» What the exercise asks:
Select all lines holding the word "David" from the entries that follow.

» Extracted page text data:

= = = =

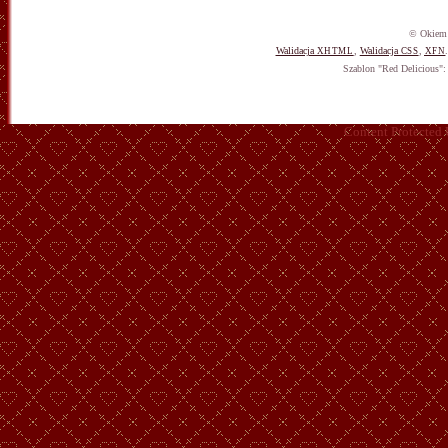
© Okiem 
Walidacja
,
Walidacja
,
XHTML
CSS
XFN
Szablon "Red Delicious"
Content Protected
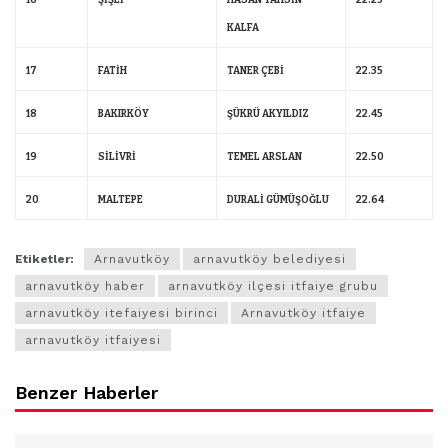
16
ŞİŞLİ
HASAN TAHSİN
22.25
KALFA
17
FATİH
TANER ÇEBİ
22.35
18
BAKIRKÖY
ŞÜKRÜ AKYILDIZ
22.45
19
SİLİVRİ
TEMEL ARSLAN
22.50
20
MALTEPE
DURALİ GÜMÜŞOĞLU
22.64
Etiketler:
Arnavutköy
arnavutköy belediyesi
arnavutköy haber
arnavutköy ilçesi itfaiye grubu
arnavutköy itefaiyesi birinci
Arnavutköy itfaiye
arnavutköy itfaiyesi
Benzer Haberler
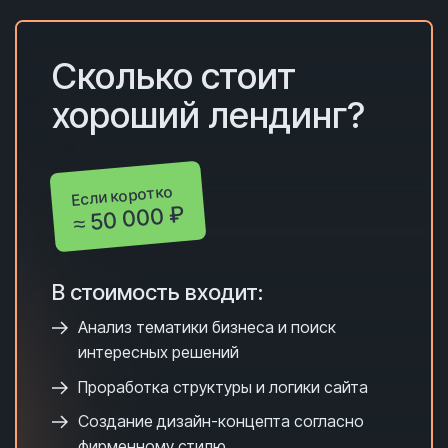
Сколько с
тоит
хороший лендинг?
Если коротко
≈ 50 000 ₽
В стоимость входит:
Анализ тематики бизнеса и поиск
интересных решений
Проработка структуры и логики сайта
Создание дизайн-концепта согласно
фирменному стилю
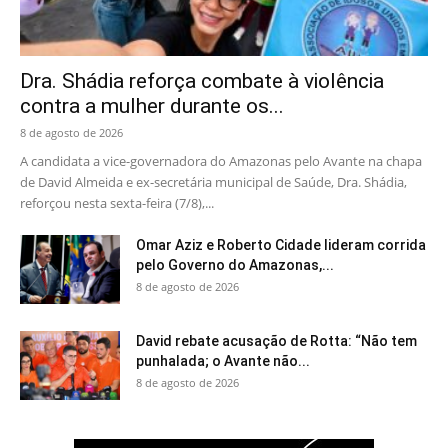
Dra. Shádia reforça combate à violência
contra a mulher durante os...
8 de agosto de 2026
A candidata a vice-governadora do Amazonas pelo Avante na chapa
de David Almeida e ex-secretária municipal de Saúde, Dra. Shádia,
reforçou nesta sexta-feira (7/8),...
Omar Aziz e Roberto Cidade lideram corrida
pelo Governo do Amazonas,...
8 de agosto de 2026
David rebate acusação de Rotta: “Não tem
punhalada; o Avante não...
8 de agosto de 2026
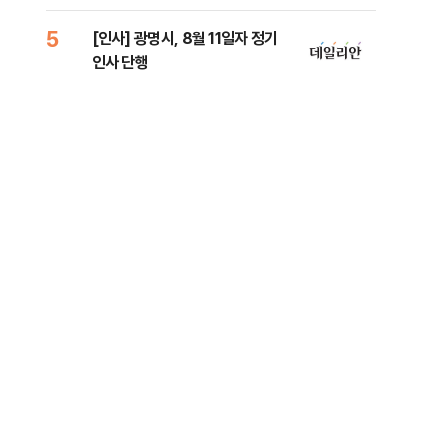
리
5
10
[인사] 광명시, 8월 11일자 정기
"정
인사 단행
도 
원 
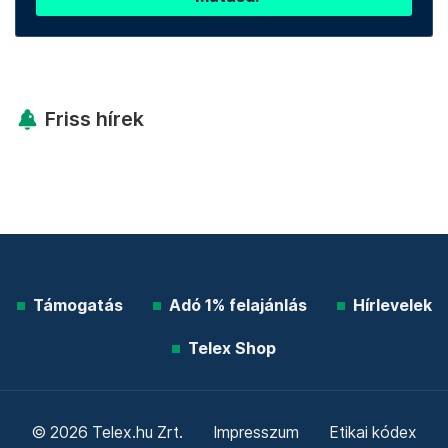
Friss hírek
Támogatás
Adó 1% felajánlás
Hírlevelek
Telex Shop
© 2026 Telex.hu Zrt.
Impresszum
Etikai kódex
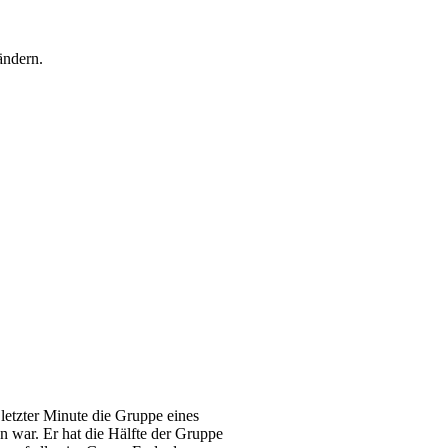
 ändern.
n letzter Minute die Gruppe eines
 war. Er hat die Hälfte der Gruppe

= = = =

» Response to the exercise:
de David Almeida e ex-secretária municipal de Saúde, Dra. Shádia,
David rebate acusação de Rotta: “Não tem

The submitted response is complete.